People receive humanitarian aid packages provided by UNRWA from a warehouse in central Gaza City on August 27, 2024. (AFP)
  • US President Joe Biden’s Middle East point man Brett McGurk is in Doha for the talks aimed at halting the 10-month conflict between Israel and Hamas
WASHINGTON: Negotiations on a ceasefire to end the war in Gaza are continuing in Qatar, a US official said Tuesday, after an earlier round of talks wrapped up in Cairo amid growing regional tensions.
US President Joe Biden’s Middle East point man Brett McGurk is in Doha for the talks aimed at halting the 10-month conflict between Israel and Hamas, the official said on condition of anonymity.

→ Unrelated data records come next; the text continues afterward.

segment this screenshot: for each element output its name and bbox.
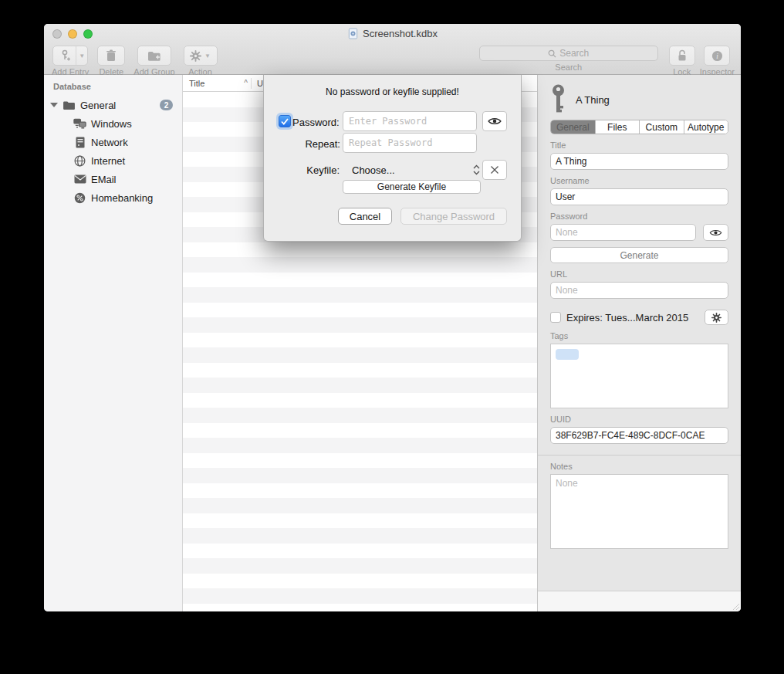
column-title-label: Title — [189, 79, 204, 88]
expires-label: Expires: Tues...March 2015 — [566, 312, 699, 323]
inspector-button[interactable]: i — [704, 46, 730, 66]
change-password-label: Change Password — [413, 211, 495, 222]
password-field[interactable]: None — [550, 224, 696, 241]
action-button[interactable]: ▼ — [184, 46, 218, 66]
uuid-value: 38F629B7-FC4E-489C-8DCF-0CAE — [556, 430, 705, 441]
globe-icon — [73, 155, 86, 167]
uuid-field[interactable]: 38F629B7-FC4E-489C-8DCF-0CAE — [550, 427, 728, 444]
toolbar-lock: Lock — [669, 46, 695, 76]
url-field[interactable]: None — [550, 282, 728, 299]
gear-icon — [711, 313, 721, 323]
generate-keyfile-button[interactable]: Generate Keyfile — [343, 180, 481, 194]
toolbar: ▼ Add Entry Delete — [44, 43, 741, 75]
generate-keyfile-label: Generate Keyfile — [377, 181, 446, 192]
tab-files[interactable]: Files — [596, 120, 640, 134]
inspector-divider — [538, 455, 741, 456]
sidebar-item-label: Windows — [91, 118, 132, 130]
tab-general[interactable]: General — [551, 120, 596, 134]
search-icon — [548, 49, 556, 58]
delete-button[interactable] — [97, 46, 125, 66]
trash-icon — [106, 49, 117, 62]
expires-settings-button[interactable] — [705, 310, 728, 325]
app-window: Screenshot.kdbx ▼ Add Entry — [44, 24, 741, 611]
resize-grip[interactable] — [732, 603, 740, 611]
sidebar-item-general[interactable]: General 2 — [44, 96, 182, 114]
checkmark-icon — [281, 118, 289, 125]
clear-keyfile-button[interactable] — [482, 160, 507, 180]
tags-box[interactable] — [550, 344, 728, 408]
sidebar: Database General 2 — [44, 75, 183, 611]
unlock-icon — [677, 49, 688, 62]
tab-autotype[interactable]: Autotype — [684, 120, 728, 134]
generate-password-button[interactable]: Generate — [550, 247, 728, 263]
reveal-password-button[interactable] — [703, 224, 728, 241]
dialog-password-input[interactable]: Enter Password — [343, 111, 477, 131]
eye-icon — [709, 229, 722, 237]
password-checkbox[interactable] — [279, 115, 291, 127]
sort-ascending-icon: ^ — [244, 79, 251, 87]
svg-text:i: i — [716, 52, 718, 60]
notes-label: Notes — [550, 462, 728, 471]
toolbar-action: ▼ Action — [184, 46, 218, 76]
change-password-button[interactable]: Change Password — [400, 208, 507, 225]
tag-pill[interactable] — [556, 349, 579, 360]
sidebar-item-homebanking[interactable]: Homebanking — [44, 188, 182, 207]
generate-button-label: Generate — [620, 250, 658, 261]
cancel-button-label: Cancel — [350, 211, 380, 222]
titlebar: Screenshot.kdbx — [44, 24, 741, 43]
eye-icon — [488, 117, 502, 126]
sidebar-section-header: Database — [44, 82, 182, 91]
toolbar-add-entry: ▼ Add Entry — [52, 46, 89, 76]
title-field[interactable]: A Thing — [550, 153, 728, 170]
lock-button[interactable] — [669, 46, 695, 66]
notes-field[interactable]: None — [550, 474, 728, 549]
dialog-repeat-input[interactable]: Repeat Password — [343, 133, 477, 153]
sheet-message: No password or keyfile supplied! — [264, 86, 521, 97]
search-input[interactable]: Search — [479, 46, 658, 61]
password-field-label: Password — [550, 212, 728, 221]
dialog-reveal-password-button[interactable] — [482, 111, 507, 131]
folder-plus-icon — [147, 50, 161, 62]
sidebar-item-label: Internet — [91, 155, 125, 167]
title-field-label: Title — [550, 141, 728, 150]
minimize-button[interactable] — [68, 29, 77, 39]
sidebar-item-internet[interactable]: Internet — [44, 151, 182, 170]
username-field[interactable]: User — [550, 188, 728, 205]
username-field-value: User — [556, 191, 575, 202]
inspector-panel: A Thing General Files Custom Autotype Ti… — [537, 75, 741, 611]
expires-checkbox[interactable] — [550, 312, 561, 323]
percent-icon — [73, 192, 86, 204]
url-field-label: URL — [550, 269, 728, 279]
zoom-button[interactable] — [83, 29, 93, 39]
dialog-password-label: Password: — [292, 117, 340, 128]
key-icon — [550, 84, 566, 115]
password-field-placeholder: None — [556, 227, 578, 238]
group-count-badge: 2 — [160, 100, 173, 110]
column-header-username[interactable]: U — [252, 79, 263, 88]
keyfile-dropdown[interactable]: Choose... — [352, 160, 480, 180]
search-label: Search — [555, 63, 582, 72]
disclosure-triangle-icon[interactable] — [50, 103, 58, 107]
sidebar-item-label: General — [80, 100, 116, 111]
username-field-label: Username — [550, 176, 728, 185]
add-entry-dropdown[interactable]: ▼ — [76, 46, 87, 65]
dialog-repeat-label: Repeat: — [298, 138, 340, 150]
sidebar-item-network[interactable]: Network — [44, 133, 182, 151]
toolbar-add-group: Add Group — [133, 46, 174, 76]
keyfile-dropdown-value: Choose... — [352, 164, 395, 176]
change-password-sheet: No password or keyfile supplied! Passwor… — [263, 75, 522, 242]
sidebar-item-label: EMail — [91, 174, 117, 185]
sidebar-item-windows[interactable]: Windows — [44, 114, 182, 133]
sidebar-item-email[interactable]: EMail — [44, 170, 182, 188]
column-header-title[interactable]: Title ^ — [183, 79, 251, 88]
add-group-button[interactable] — [137, 46, 171, 66]
document-icon — [347, 28, 359, 39]
close-button[interactable] — [52, 29, 62, 39]
cancel-button[interactable]: Cancel — [338, 208, 392, 225]
toolbar-delete: Delete — [97, 46, 125, 76]
stepper-icon — [473, 164, 480, 175]
expires-row: Expires: Tues...March 2015 — [550, 310, 728, 325]
tab-custom[interactable]: Custom — [640, 120, 684, 134]
add-entry-button[interactable]: ▼ — [52, 46, 88, 66]
window-title: Screenshot.kdbx — [363, 28, 438, 39]
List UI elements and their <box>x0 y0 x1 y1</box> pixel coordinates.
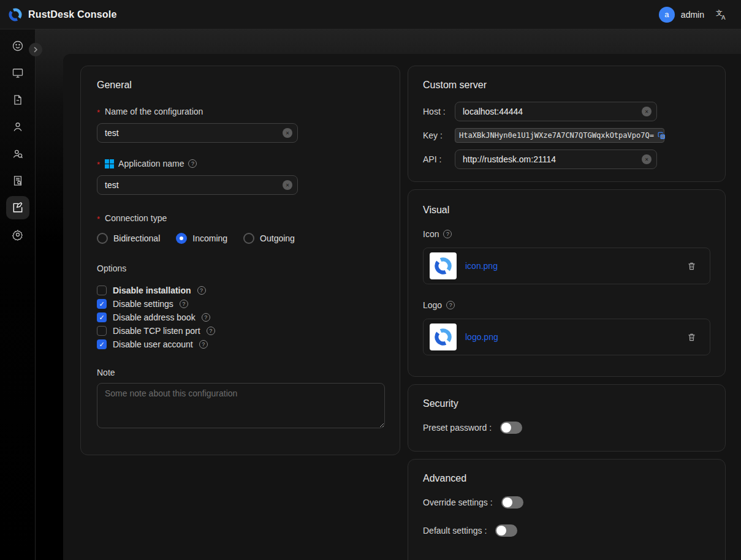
note-label: Note <box>97 368 384 377</box>
brand: RustDesk Console <box>7 7 117 23</box>
logo-thumbnail <box>430 324 457 350</box>
sidebar-item-configurations[interactable] <box>6 196 29 219</box>
host-input[interactable] <box>455 102 657 121</box>
option-disable-settings[interactable]: Disable settings <box>97 299 384 309</box>
trash-icon[interactable] <box>687 261 696 271</box>
question-circle-icon[interactable] <box>446 301 455 309</box>
custom-server-panel: Custom server Host : Key : HtaXBkJNHyn0e… <box>408 66 726 182</box>
radio-icon[interactable] <box>243 233 254 244</box>
override-settings-toggle[interactable] <box>501 496 523 509</box>
user-menu[interactable]: a admin <box>659 7 704 23</box>
option-disable-address-book[interactable]: Disable address book <box>97 312 384 322</box>
required-asterisk <box>97 213 101 223</box>
icon-upload-label: Icon <box>423 229 439 239</box>
content-area: General Name of the configuration <box>63 54 741 560</box>
audit-log-icon <box>12 175 24 187</box>
sidebar-item-dashboard[interactable] <box>6 34 29 58</box>
clear-input-icon[interactable] <box>283 180 292 190</box>
question-circle-icon[interactable] <box>180 300 188 308</box>
sidebar-item-devices[interactable] <box>6 61 29 85</box>
option-disable-user-account[interactable]: Disable user account <box>97 339 384 349</box>
options-label: Options <box>97 263 384 273</box>
sidebar-expand-button[interactable] <box>29 43 42 56</box>
translate-icon[interactable]: 文 A <box>715 9 728 21</box>
question-circle-icon[interactable] <box>202 313 210 322</box>
top-navbar: RustDesk Console a admin 文 A <box>0 0 741 29</box>
app-title: RustDesk Console <box>28 9 117 20</box>
sidebar-item-documents[interactable] <box>6 88 29 112</box>
question-circle-icon[interactable] <box>188 159 197 168</box>
app-name-label: Application name <box>118 159 184 168</box>
config-name-input[interactable] <box>97 123 298 143</box>
clear-input-icon[interactable] <box>642 107 652 116</box>
chevron-right-icon <box>32 47 39 53</box>
note-textarea[interactable] <box>97 383 385 428</box>
clear-input-icon[interactable] <box>283 128 292 138</box>
checkbox-icon[interactable] <box>97 339 107 349</box>
sidebar-item-users[interactable] <box>6 115 29 138</box>
sidebar-nav <box>0 29 36 560</box>
clear-input-icon[interactable] <box>642 154 652 164</box>
default-settings-toggle[interactable] <box>495 524 517 537</box>
api-label: API : <box>423 154 455 164</box>
api-input[interactable] <box>455 149 657 169</box>
preset-password-label: Preset password : <box>423 423 492 433</box>
question-circle-icon[interactable] <box>197 286 206 295</box>
option-disable-installation[interactable]: Disable installation <box>97 286 384 295</box>
svg-text:A: A <box>721 14 726 21</box>
radio-icon[interactable] <box>97 233 108 244</box>
checkbox-icon[interactable] <box>97 299 107 309</box>
key-value: HtaXBkJNHyn0e1U1jWXze7A7CN7QTGWqxkOtpaVp… <box>459 131 654 140</box>
sidebar-item-settings[interactable] <box>6 223 29 246</box>
radio-icon[interactable] <box>176 233 187 244</box>
question-circle-icon[interactable] <box>207 327 215 335</box>
rustdesk-logo-icon <box>7 7 23 23</box>
icon-file-link[interactable]: icon.png <box>465 261 498 271</box>
icon-upload-box: icon.png <box>423 248 710 284</box>
checkbox-icon[interactable] <box>97 312 107 322</box>
trash-icon[interactable] <box>687 332 696 342</box>
user-group-icon <box>12 148 24 160</box>
custom-server-title: Custom server <box>423 80 710 91</box>
host-label: Host : <box>423 107 455 116</box>
required-asterisk <box>97 159 101 168</box>
checkbox-icon[interactable] <box>97 286 107 295</box>
visual-title: Visual <box>423 205 710 216</box>
edit-square-icon <box>12 202 24 214</box>
icon-thumbnail <box>430 252 457 279</box>
security-title: Security <box>423 398 710 409</box>
radio-bidirectional[interactable]: Bidirectional <box>97 233 160 244</box>
radio-incoming[interactable]: Incoming <box>176 233 227 244</box>
logo-file-link[interactable]: logo.png <box>465 332 498 342</box>
key-value-pill: HtaXBkJNHyn0e1U1jWXze7A7CN7QTGWqxkOtpaVp… <box>455 128 664 143</box>
monitor-icon <box>12 67 24 79</box>
sidebar-item-audit-log[interactable] <box>6 169 29 192</box>
option-disable-tcp-listen-port[interactable]: Disable TCP listen port <box>97 326 384 336</box>
page-body: General Name of the configuration <box>0 29 741 560</box>
security-panel: Security Preset password : <box>408 384 726 452</box>
connection-type-label: Connection type <box>105 213 167 223</box>
default-settings-label: Default settings : <box>423 526 487 535</box>
general-title: General <box>97 80 384 91</box>
advanced-panel: Advanced Override settings : Default set… <box>408 459 726 560</box>
smiley-face-icon <box>12 40 24 52</box>
advanced-title: Advanced <box>423 473 710 484</box>
user-icon <box>12 121 24 133</box>
windows-logo-icon <box>105 159 114 168</box>
question-circle-icon[interactable] <box>443 230 452 238</box>
radio-outgoing[interactable]: Outgoing <box>243 233 295 244</box>
preset-password-toggle[interactable] <box>500 422 522 434</box>
visual-panel: Visual Icon <box>408 189 726 377</box>
checkbox-icon[interactable] <box>97 326 107 336</box>
user-name: admin <box>681 10 704 20</box>
required-asterisk <box>97 107 101 116</box>
copy-icon[interactable] <box>658 132 666 140</box>
sidebar-item-groups[interactable] <box>6 142 29 165</box>
connection-type-group: Bidirectional Incoming Outgoing <box>97 233 384 244</box>
gear-icon <box>12 229 24 241</box>
override-settings-label: Override settings : <box>423 498 493 507</box>
key-label: Key : <box>423 131 455 140</box>
question-circle-icon[interactable] <box>199 340 208 349</box>
avatar[interactable]: a <box>659 7 675 23</box>
app-name-input[interactable] <box>97 175 298 195</box>
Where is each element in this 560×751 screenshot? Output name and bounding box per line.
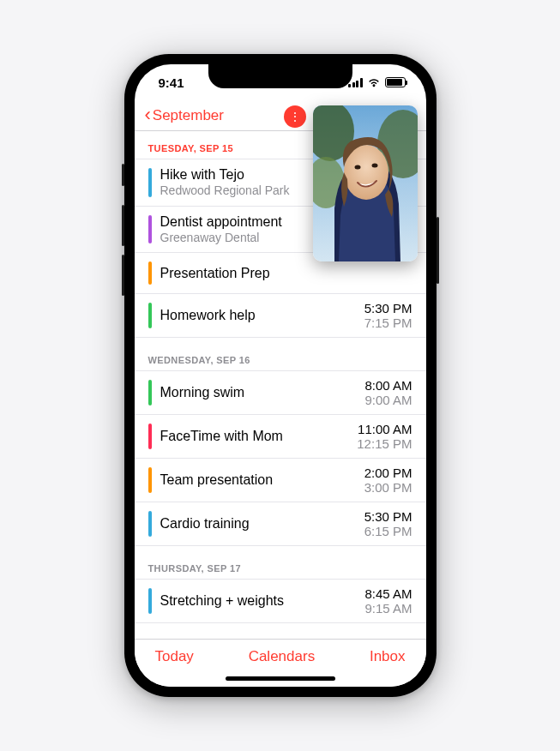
event-title: Team presentation: [160, 472, 364, 489]
event-end-time: 9:00 AM: [364, 393, 412, 407]
phone-frame: 9:41 ‹ September ⋮: [124, 54, 437, 697]
event-title: Morning swim: [160, 384, 365, 401]
event-title: Presentation Prep: [160, 265, 412, 282]
svg-point-6: [371, 164, 377, 168]
event-body: Stretching + weights: [160, 592, 365, 610]
event-start-time: 2:00 PM: [364, 466, 412, 480]
event-row[interactable]: Cardio training5:30 PM6:15 PM: [135, 502, 426, 546]
calendar-color-bar: [148, 168, 152, 197]
event-title: FaceTime with Mom: [160, 428, 358, 445]
screen: 9:41 ‹ September ⋮: [135, 64, 426, 687]
event-row[interactable]: Team presentation2:00 PM3:00 PM: [135, 458, 426, 502]
event-row[interactable]: FaceTime with Mom11:00 AM12:15 PM: [135, 414, 426, 458]
event-start-time: 5:30 PM: [364, 301, 412, 315]
event-body: Cardio training: [160, 515, 364, 532]
calendar-color-bar: [148, 215, 152, 244]
event-end-time: 6:15 PM: [364, 524, 412, 538]
event-row[interactable]: Stretching + weights8:45 AM9:15 AM: [135, 579, 426, 623]
event-row[interactable]: Morning swim8:00 AM9:00 AM: [135, 370, 426, 414]
event-times: 5:30 PM6:15 PM: [364, 509, 412, 538]
event-title: Stretching + weights: [160, 592, 365, 610]
back-label: September: [153, 107, 224, 124]
back-button[interactable]: ‹ September: [145, 107, 225, 124]
section-header: WEDNESDAY, SEP 16: [135, 338, 426, 370]
calendars-button[interactable]: Calendars: [249, 648, 316, 665]
battery-icon: [385, 77, 406, 87]
event-body: FaceTime with Mom: [160, 428, 358, 445]
event-title: Homework help: [160, 307, 364, 324]
event-start-time: 8:00 AM: [364, 378, 412, 393]
event-body: Homework help: [160, 307, 364, 324]
event-times: 5:30 PM7:15 PM: [364, 301, 412, 330]
calendar-color-bar: [148, 380, 152, 406]
event-row[interactable]: Homework help5:30 PM7:15 PM: [135, 293, 426, 338]
event-times: 2:00 PM3:00 PM: [364, 466, 412, 495]
power-button[interactable]: [437, 217, 439, 284]
event-start-time: 8:45 AM: [364, 586, 412, 601]
chevron-left-icon: ‹: [145, 105, 151, 124]
today-button[interactable]: Today: [155, 648, 194, 665]
event-body: Presentation Prep: [160, 265, 412, 282]
calendar-color-bar: [148, 424, 152, 449]
calendar-color-bar: [148, 303, 152, 328]
calendar-color-bar: [148, 467, 152, 493]
calendar-color-bar: [148, 261, 152, 285]
inbox-button[interactable]: Inbox: [370, 648, 406, 665]
event-end-time: 3:00 PM: [364, 480, 412, 495]
calendar-color-bar: [148, 511, 152, 537]
event-times: 11:00 AM12:15 PM: [357, 422, 412, 451]
event-body: Morning swim: [160, 384, 365, 401]
calendar-color-bar: [148, 588, 152, 614]
home-indicator[interactable]: [226, 676, 335, 681]
event-end-time: 7:15 PM: [364, 315, 412, 330]
event-times: 8:45 AM9:15 AM: [364, 586, 412, 616]
status-time: 9:41: [159, 75, 184, 90]
event-times: 8:00 AM9:00 AM: [364, 378, 412, 407]
svg-point-5: [354, 165, 360, 170]
event-title: Cardio training: [160, 515, 364, 532]
event-end-time: 12:15 PM: [357, 436, 412, 451]
wifi-icon: [367, 77, 381, 87]
facetime-pip[interactable]: [313, 105, 418, 261]
notch: [208, 64, 352, 88]
volume-down[interactable]: [122, 255, 124, 296]
mute-switch[interactable]: [122, 164, 124, 186]
section-header: THURSDAY, SEP 17: [135, 546, 426, 579]
event-body: Team presentation: [160, 472, 364, 489]
more-button[interactable]: ⋮: [284, 105, 306, 128]
event-start-time: 11:00 AM: [357, 422, 412, 436]
volume-up[interactable]: [122, 205, 124, 246]
event-start-time: 5:30 PM: [364, 509, 412, 524]
event-end-time: 9:15 AM: [364, 601, 412, 616]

Meanwhile, Palestinians displaced by fighting in the Gaza Strip crowded onto the seashore as Israeli forces continued to battle Hamas fighters in central and southern areas, with health officials reporting at least 17 people killed in strikes on Tuesday.
In recent days, Israel has issued several evacuation orders across Gaza, the most since the beginning of the 10-month war, prompting an outcry from Palestinians, the United Nations, and relief officials over the reduction of humanitarian zones and the absence of safe areas.
Residents and displaced families in the southern city of Khan Younis and Deir Al-Balah, in central Gaza, where most of the population is now concentrated, said they have been pushed to live in tents now packed on the beach.